TASK OBJECTIVE: Lines with "worry": pull these out of the listing below.

DATA PROVIDED:
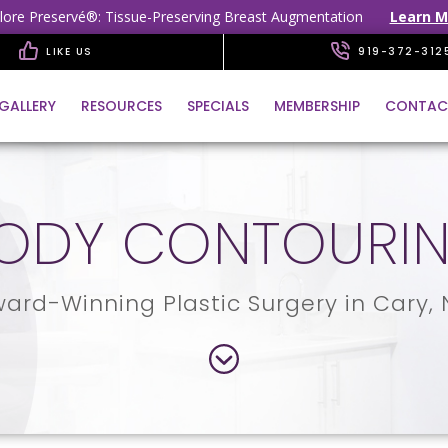
lore Preservé®: Tissue-Preserving Breast Augmentation
Learn M
LIKE US
919-372-312
GALLERY
RESOURCES
SPECIALS
MEMBERSHIP
CONTAC
ODY CONTOURI
ard-Winning Plastic Surgery in Cary,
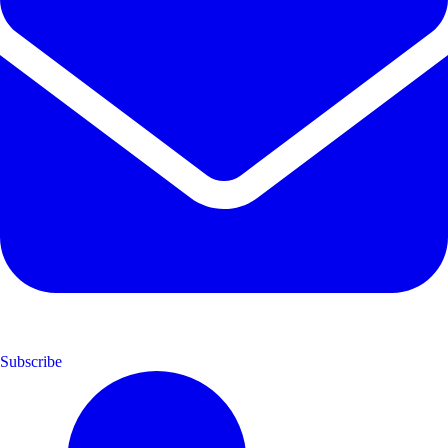
Subscribe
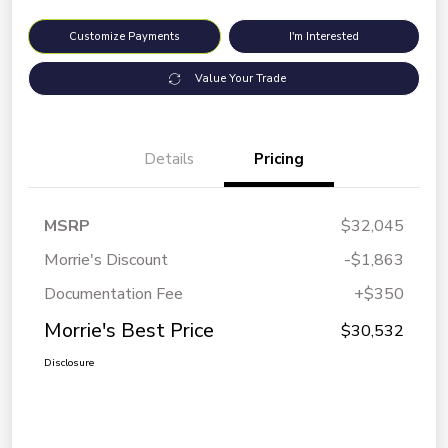
Customize Payments
I'm Interested
Value Your Trade
Details
Pricing
MSRP
$32,045
Morrie's Discount
-$1,863
Documentation Fee
+$350
Morrie's Best Price
$30,532
Disclosure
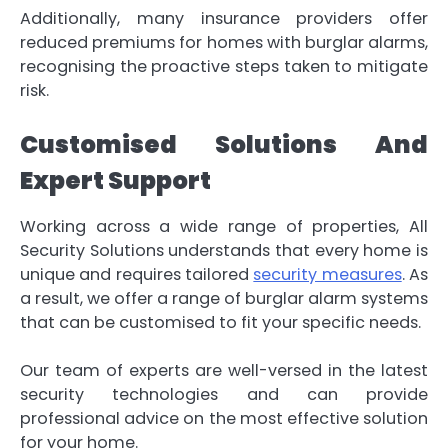
Additionally, many insurance providers offer
reduced premiums for homes with burglar alarms,
recognising the proactive steps taken to mitigate
risk.
Customised Solutions And
Expert Support
Working across a wide range of properties, All
Security Solutions understands that every home is
unique and requires tailored
security measures
. As
a result, we offer a range of burglar alarm systems
that can be customised to fit your specific needs.
Our team of experts are well-versed in the latest
security technologies and can provide
professional advice on the most effective solution
for your home.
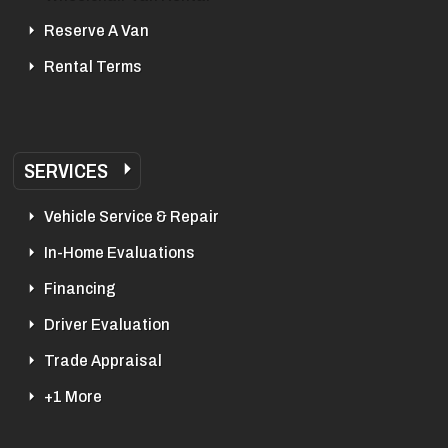
Reserve A Van
Rental Terms
SERVICES
Vehicle Service & Repair
In-Home Evaluations
Financing
Driver Evaluation
Trade Appraisal
+1 More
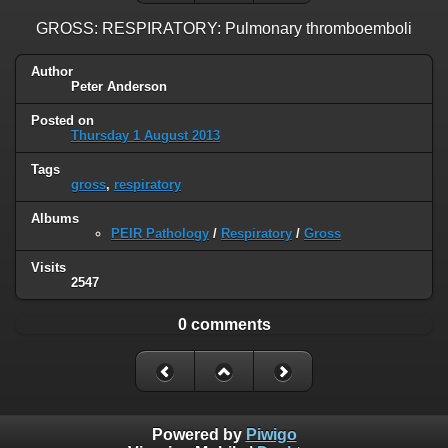
GROSS: RESPIRATORY: Pulmonary thromboemboli
Author
Peter Anderson
Posted on
Thursday 1 August 2013
Tags
gross
,
respiratory
Albums
PEIR Pathology
/
Respiratory
/
Gross
Visits
2547
0 comments
Powered by
Piwigo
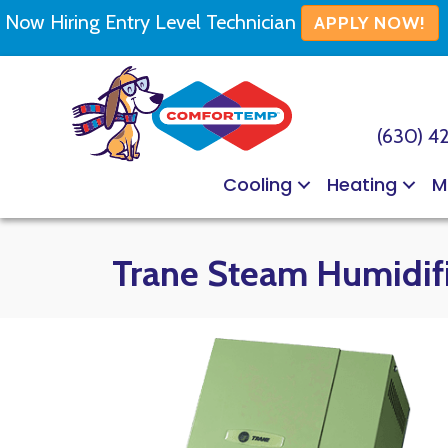
Now Hiring Entry Level Technician
APPLY NOW!
(630) 4
Cooling
Heating
M
Trane Steam Humidif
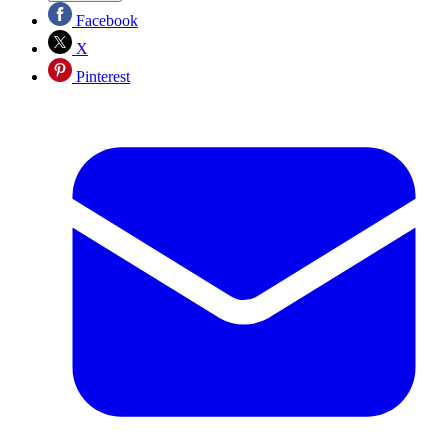
Facebook
X
Pinterest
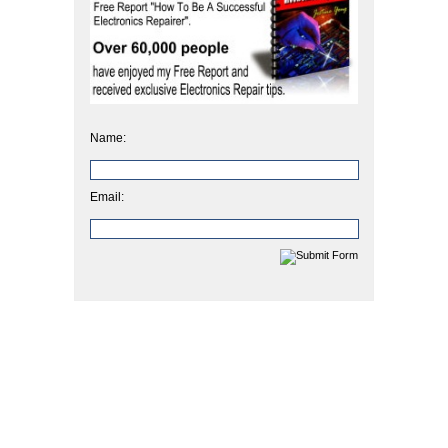
Name:
Email:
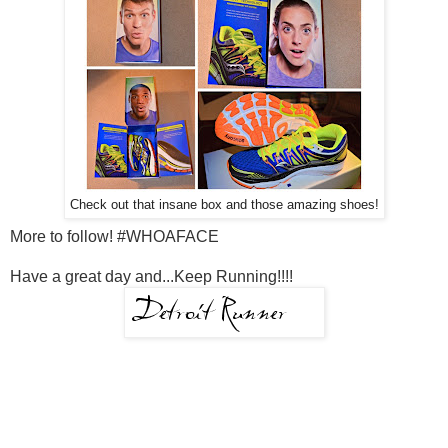
Check out that insane box and those amazing shoes!
More to follow! #WHOAFACE
Have a great day and...Keep Running!!!!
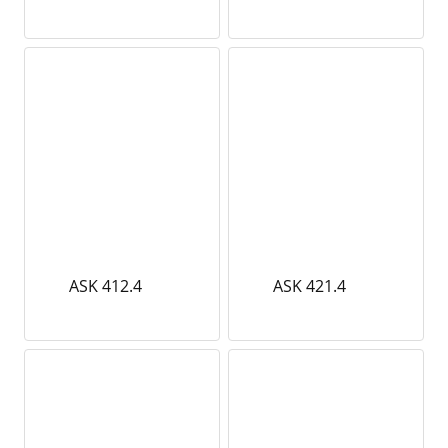
ASK 412.4
ASK 421.4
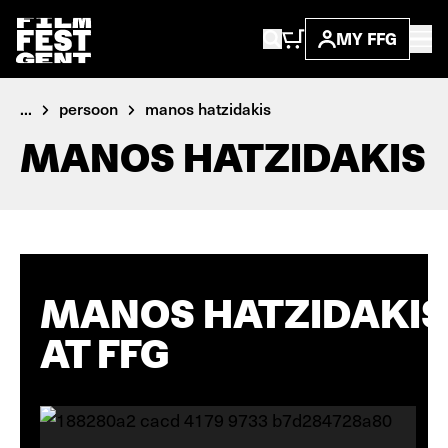
MY FFG
...
persoon
manos hatzidakis
MANOS HATZIDAKIS
MANOS HATZIDAKIS
AT FFG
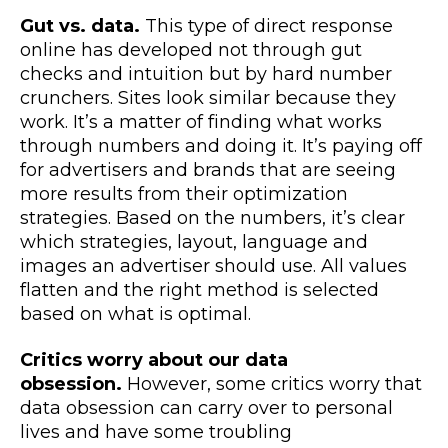
Gut vs. data.
This type of direct response
online has developed not through gut
checks and intuition but by hard number
crunchers. Sites look similar because they
work. It’s a matter of finding what works
through numbers and doing it. It’s paying off
for advertisers and brands that are seeing
more results from their optimization
strategies. Based on the numbers, it’s clear
which strategies, layout, language and
images an advertiser should use. All values
flatten and the right method is selected
based on what is optimal.
Critics worry about our data
obsession.
However, some critics worry that
data obsession can carry over to personal
lives and have some troubling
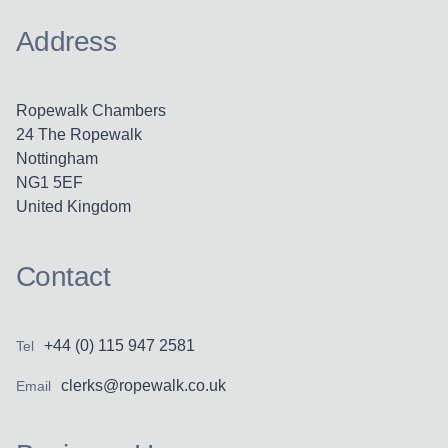
Address
Ropewalk Chambers
24 The Ropewalk
Nottingham
NG1 5EF
United Kingdom
Contact
+44 (0) 115 947 2581
Tel
clerks@ropewalk.co.uk
Email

ANSWER TO THE PROBLEM:
Critics worry about our data
However, some critics worry that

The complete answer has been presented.